'The Impossible Collection of Design' Is An Art Lover's Staple
This feature is in the December '22 "The Creators" Issue. Click here to subscribe.
Max Ingrand (1908–69), France. Tenaille (Pincer) lamp-sculpture in nibble-edged glass, bronze and black-finished wood. Galerie Jacques Lacoste, Paris. PHOTO COURTESY OF ASSOULINE
Is design art? The Impossible Collection of Design (Assouline), compiled by design expert Frédéric Chambre, seeks to answer this question through offering a comprehensive history of decorative furniture trends and styles throughout the 20th century.
In following the evolution of furniture design from the art nouveau movement to art deco to the pop art style to the current digital age, The Impossible Collection of Design provides an art historical perspective on decorative furnishing trends.
Finn Juhl (1912–89), Denmark. Chieftain armchair in teak and leather. Manufactured by cabinetmaker Niels Vodder, Denmark, underside branded “Cabinetmaker Niels Vodder Copenhagen Denmark Design Finn Juhl.” Private collection cover of The Impossible Collection of Design. PHOTO COURTESY OF ASSOULINE
The book focuses on a selection of “the 100 most influential objects of the 20th century”; standout pieces include designs by Charles Rennie Mackintosh, Frank Lloyd Wright, George Nakashima and Antoni Gaudí, among many others.
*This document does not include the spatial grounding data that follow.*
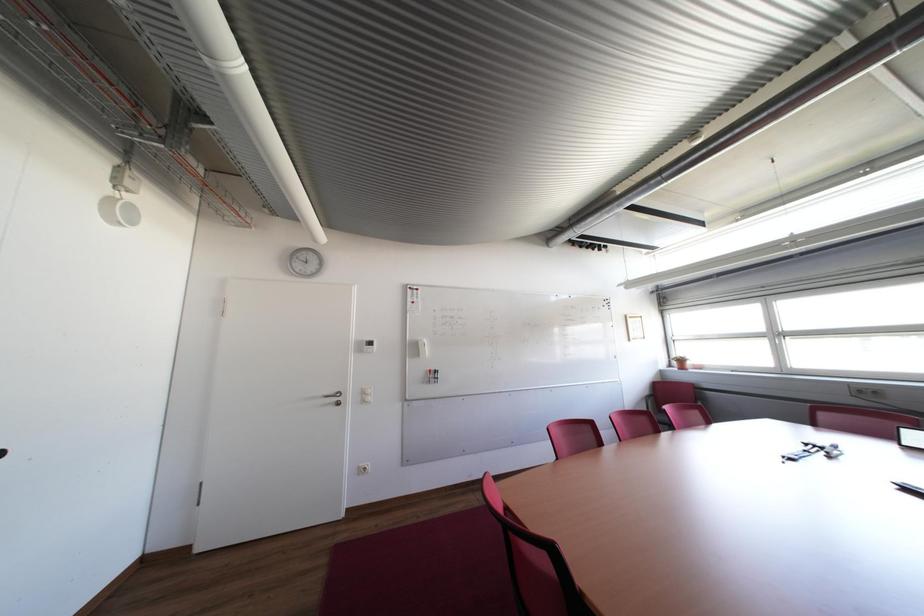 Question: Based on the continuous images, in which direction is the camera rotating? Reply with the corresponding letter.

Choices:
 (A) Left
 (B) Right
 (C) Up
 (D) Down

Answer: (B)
The themes of art, craft and luxury converge in this collection to create a thorough characterization of what “design” signifies to the modern eye.
cover of The Impossible Collection of Design. PHOTO COURTESY OF ASSOULINE
In constructing this selection of pieces, Chambre reveals how these decorative movements changed how we think about the objects surrounding us. Chambre’s expert knowledge of art history and extensive experience in the prestigious Paris auction world weave a tantalizing story of the decorative arts that spans decades and stylistic revolutions.
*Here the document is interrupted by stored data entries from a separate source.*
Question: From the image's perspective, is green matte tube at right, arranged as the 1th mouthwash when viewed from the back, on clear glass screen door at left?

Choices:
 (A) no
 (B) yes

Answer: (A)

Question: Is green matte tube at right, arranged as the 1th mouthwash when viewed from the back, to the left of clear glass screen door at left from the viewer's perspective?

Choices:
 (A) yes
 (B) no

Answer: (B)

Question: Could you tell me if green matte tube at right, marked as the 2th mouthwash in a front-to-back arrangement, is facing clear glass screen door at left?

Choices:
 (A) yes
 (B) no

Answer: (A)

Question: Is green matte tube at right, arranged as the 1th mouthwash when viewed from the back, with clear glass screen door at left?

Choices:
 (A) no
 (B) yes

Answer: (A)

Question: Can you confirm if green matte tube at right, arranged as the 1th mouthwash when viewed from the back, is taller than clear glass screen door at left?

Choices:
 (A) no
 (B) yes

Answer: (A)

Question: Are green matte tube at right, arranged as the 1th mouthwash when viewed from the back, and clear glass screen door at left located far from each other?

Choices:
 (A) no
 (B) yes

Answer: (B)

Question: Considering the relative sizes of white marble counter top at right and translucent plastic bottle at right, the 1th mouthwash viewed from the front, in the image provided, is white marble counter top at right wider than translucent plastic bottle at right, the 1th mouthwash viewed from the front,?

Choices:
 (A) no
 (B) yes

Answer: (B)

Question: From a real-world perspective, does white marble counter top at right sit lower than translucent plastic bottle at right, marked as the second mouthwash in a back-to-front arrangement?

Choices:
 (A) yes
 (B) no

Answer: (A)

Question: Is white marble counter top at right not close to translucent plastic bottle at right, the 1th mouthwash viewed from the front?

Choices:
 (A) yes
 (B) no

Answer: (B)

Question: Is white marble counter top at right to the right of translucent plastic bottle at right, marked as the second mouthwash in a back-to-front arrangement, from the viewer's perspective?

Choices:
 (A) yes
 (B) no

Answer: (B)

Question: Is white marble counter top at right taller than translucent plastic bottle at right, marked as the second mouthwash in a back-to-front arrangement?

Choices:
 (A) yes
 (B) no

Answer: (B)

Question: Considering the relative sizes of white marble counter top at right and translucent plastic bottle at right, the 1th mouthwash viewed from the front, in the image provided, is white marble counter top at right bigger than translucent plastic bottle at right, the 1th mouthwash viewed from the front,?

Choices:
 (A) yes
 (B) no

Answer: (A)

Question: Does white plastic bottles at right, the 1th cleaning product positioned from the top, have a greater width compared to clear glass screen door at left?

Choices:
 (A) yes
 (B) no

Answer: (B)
PHOTO COURTESY OF ASSOULINE
Carlo Bugatti (1856–1940), Italy. Chair in wood sheathed with parchment, painted and gilded highlights, and stamped copper. Musée d’Orsay, Paris. PHOTO COURTESY OF ASSOULINE
This perspective redefines the relationship between humans and design; the book elevates the notion of the everyday object to a piece of fine art. Not only is this limited-edition book a must-have for design lovers, art history connoisseurs and appreciators of luxury taste, but with its handbound pages and linen clamshell case, The Impossible Collection of Design is a piece of artisan design itself.